--- Records supplied Enclosed Below ---

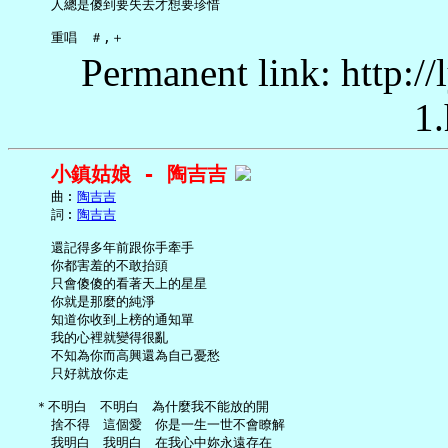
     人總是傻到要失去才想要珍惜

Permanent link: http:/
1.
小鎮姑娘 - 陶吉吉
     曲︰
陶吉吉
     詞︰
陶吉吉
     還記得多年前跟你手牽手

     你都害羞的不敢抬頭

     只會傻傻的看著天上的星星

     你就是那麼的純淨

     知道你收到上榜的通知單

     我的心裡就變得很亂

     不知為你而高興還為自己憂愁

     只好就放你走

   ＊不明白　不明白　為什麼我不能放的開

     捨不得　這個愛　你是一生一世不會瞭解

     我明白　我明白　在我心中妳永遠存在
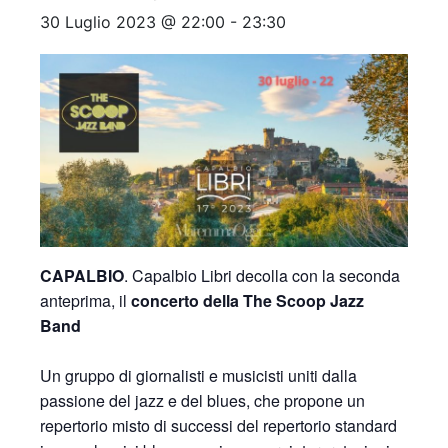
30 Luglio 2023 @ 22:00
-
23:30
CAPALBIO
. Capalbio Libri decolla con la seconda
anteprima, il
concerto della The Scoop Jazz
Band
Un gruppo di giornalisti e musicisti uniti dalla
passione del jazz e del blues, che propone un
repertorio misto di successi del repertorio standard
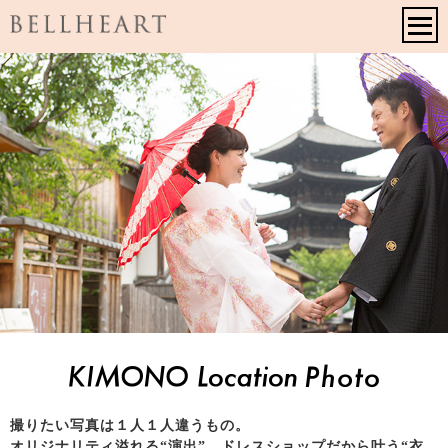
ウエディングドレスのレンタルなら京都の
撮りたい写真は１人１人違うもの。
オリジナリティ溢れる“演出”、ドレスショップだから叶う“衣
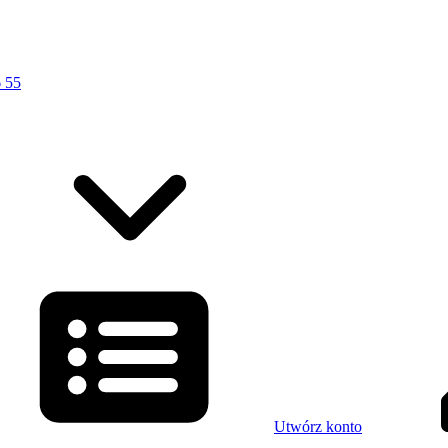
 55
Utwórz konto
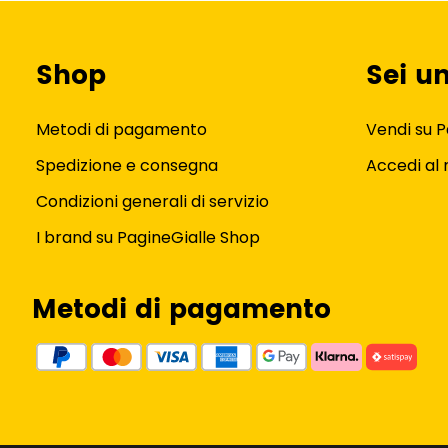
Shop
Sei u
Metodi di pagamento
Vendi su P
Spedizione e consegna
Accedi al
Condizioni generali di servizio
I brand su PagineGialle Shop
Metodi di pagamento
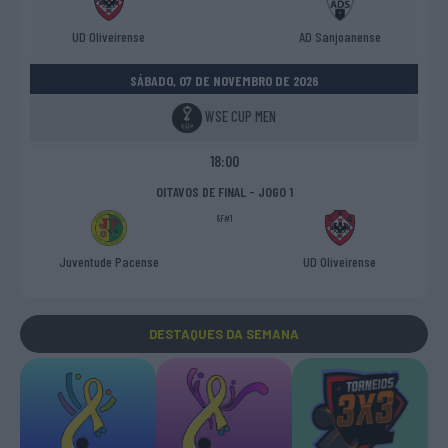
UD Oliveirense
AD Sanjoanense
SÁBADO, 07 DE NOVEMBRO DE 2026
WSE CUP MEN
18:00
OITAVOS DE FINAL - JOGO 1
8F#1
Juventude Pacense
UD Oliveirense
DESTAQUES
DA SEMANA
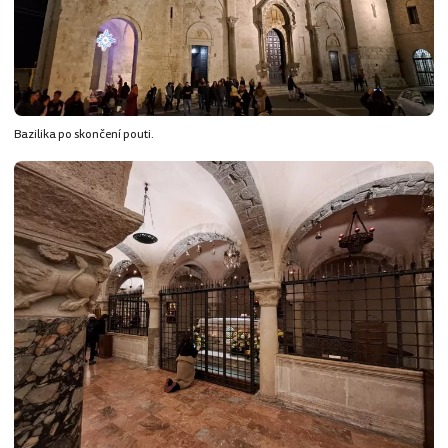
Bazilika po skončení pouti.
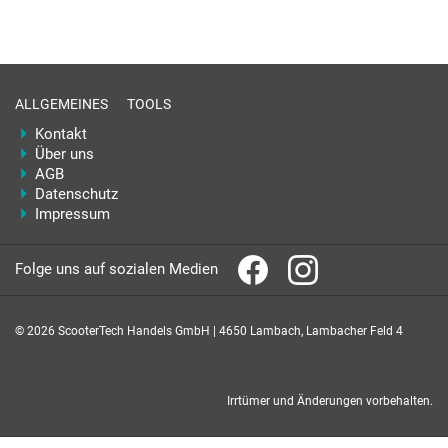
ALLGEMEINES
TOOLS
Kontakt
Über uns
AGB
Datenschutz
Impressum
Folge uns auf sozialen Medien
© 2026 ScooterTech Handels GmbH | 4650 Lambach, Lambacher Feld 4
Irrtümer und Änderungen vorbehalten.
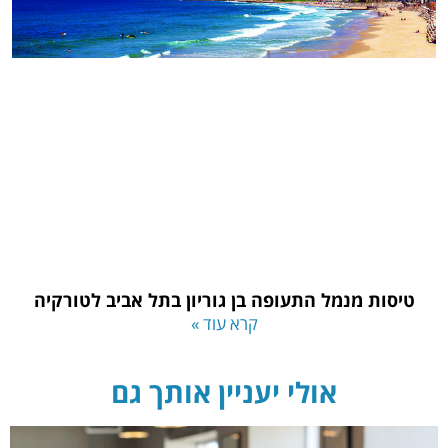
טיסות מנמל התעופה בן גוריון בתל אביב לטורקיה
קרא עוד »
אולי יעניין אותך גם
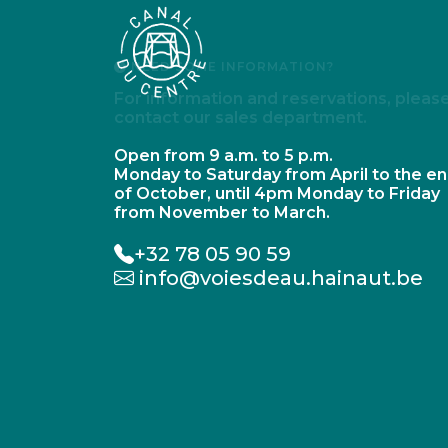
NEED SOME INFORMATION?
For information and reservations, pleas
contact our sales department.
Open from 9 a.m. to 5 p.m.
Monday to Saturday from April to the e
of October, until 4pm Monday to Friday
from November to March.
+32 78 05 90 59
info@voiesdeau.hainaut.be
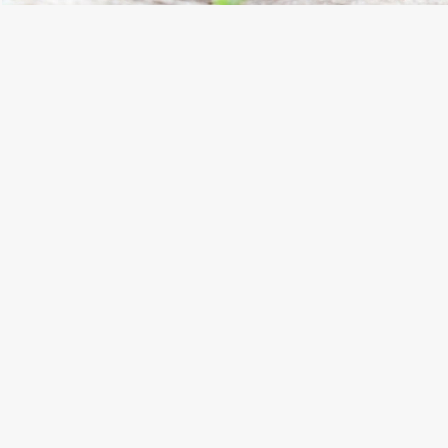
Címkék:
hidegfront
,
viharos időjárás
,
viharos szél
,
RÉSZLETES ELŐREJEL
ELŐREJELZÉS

--- End of Enclosed Records supplied ---

Reply with one number, the count of lines in the data that contain "Monday".

● **Answer to this task**:
2